Nach den Leitlinien der Deutschen Bischofskonferenz kann die Kirche in einem Missbrauchsfall auf eine Anzeige verzichten, wenn die Opfer das nicht wollen. Bundesjustizministerin Sabine Leutheusser-Schnarrenberger (FDP) hatte bereits eine Zusammenarbeit der Verantwortlichen der katholischen Kirche mit der Staatsanwaltschaft gefordert. Deshalb begrüßte die Ministerin den Vorstoß der bayerischen Bischöfe zur Meldepflicht bei Verdachtsfällen. Es sei ganz wichtig, dass "bei Anhaltspunkten, die sich etwas verdichten, dann auch die Informationen an die Staatsanwaltschaft gehen", sagte Leutheusser-Schnarrenberger im Bundestag.
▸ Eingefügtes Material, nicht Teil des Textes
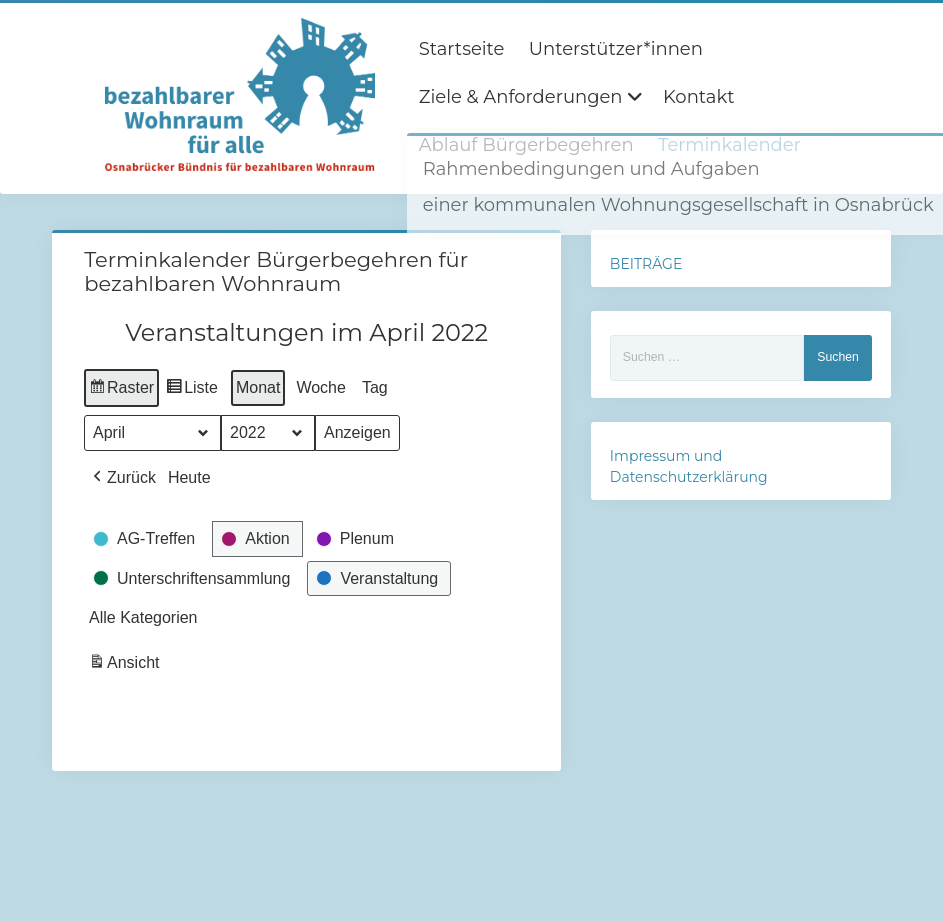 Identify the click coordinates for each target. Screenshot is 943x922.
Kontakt (698, 97)
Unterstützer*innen (616, 49)
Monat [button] (258, 387)
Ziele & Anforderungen (521, 97)
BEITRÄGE (646, 264)
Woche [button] (322, 387)
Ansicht (126, 666)
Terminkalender (729, 145)
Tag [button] (375, 387)
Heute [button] (189, 477)
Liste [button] (191, 390)
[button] (122, 478)
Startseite (462, 49)
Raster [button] (121, 390)
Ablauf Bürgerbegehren (526, 145) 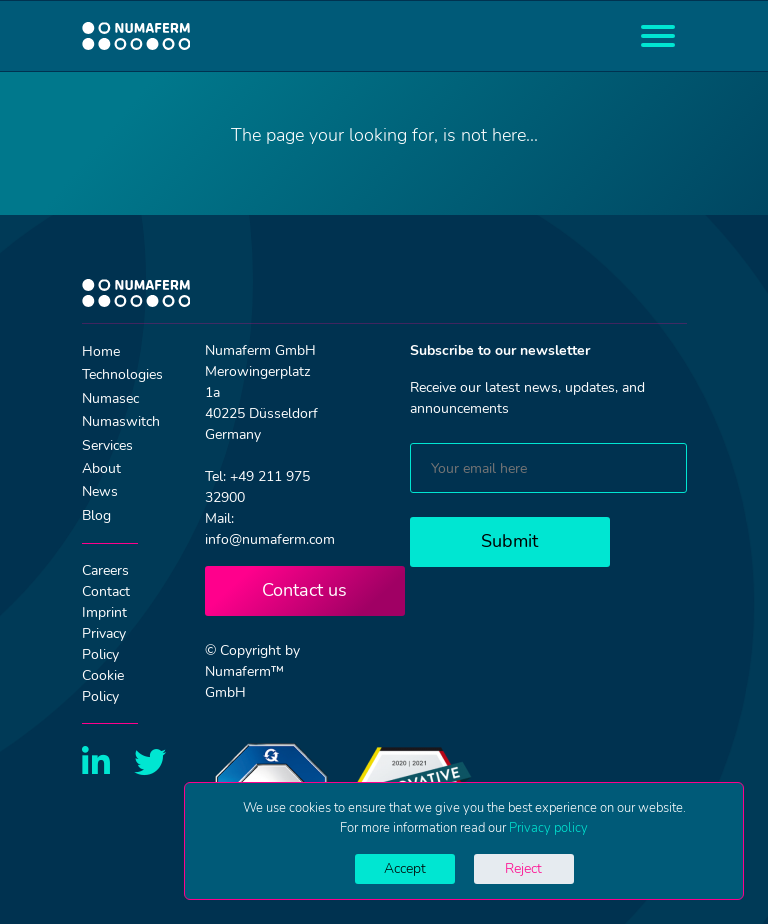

Mit Blick auf die Kritik am Schweigen von Papst Benedikt XVI. sagte Erzbischof Marx: Der Papst habe sich zu den Fällen bereits ausführlich am Beispiel Irlands geäußert. Seine Position der Nulltoleranz gegenüber sexuellem Missbrauch sei also klar. Am Sonnabend soll der vom Papst bereits angekündigte und mit Spannung erwartete Hirtenbrief an die irischen Bischöfe veröffentlicht werden.

Derweil ermutigte auch die Leitung der Evangelischen Kirche in Hessen und Nassau Missbrauchsopfer, sich der Polizei oder einem Ansprechpartner in der Kirche anzuvertrauen. Anlass für den Aufruf ist der Fall eines Pfarrers in Friedrichsdorf nördlich von Frankfurt, der in den Achtzigerjahren Missbrauch beging. Nach der Odenwaldschule in Heppenheim gerät die Helene-Lange-Schule in Wiesbaden in den Blick, die für ihre besonders guten Ergebnisse in der PISA-Studie bekannt wurde. Die hessische Kultusministerin Dorothea Henzler erhob schwere Vorwürfe gegen die Leitung der Schule, an der ein Lehrer 1989 vier Schüler missbraucht haben soll.

Die Angaben der ehemaligen Schulleiterin Enja Riegel zur Aufarbeitung dieses Falls seien nicht nachvollziehbar, sagte Henzler. Die mittlerweile pensionierte Direktorin hatte erklärt, die Schule habe "vorbildlich auf den Missbrauch reagiert". Hessen will laut Henzler alle Internatsschulen einer Sonderprüfung unterziehen.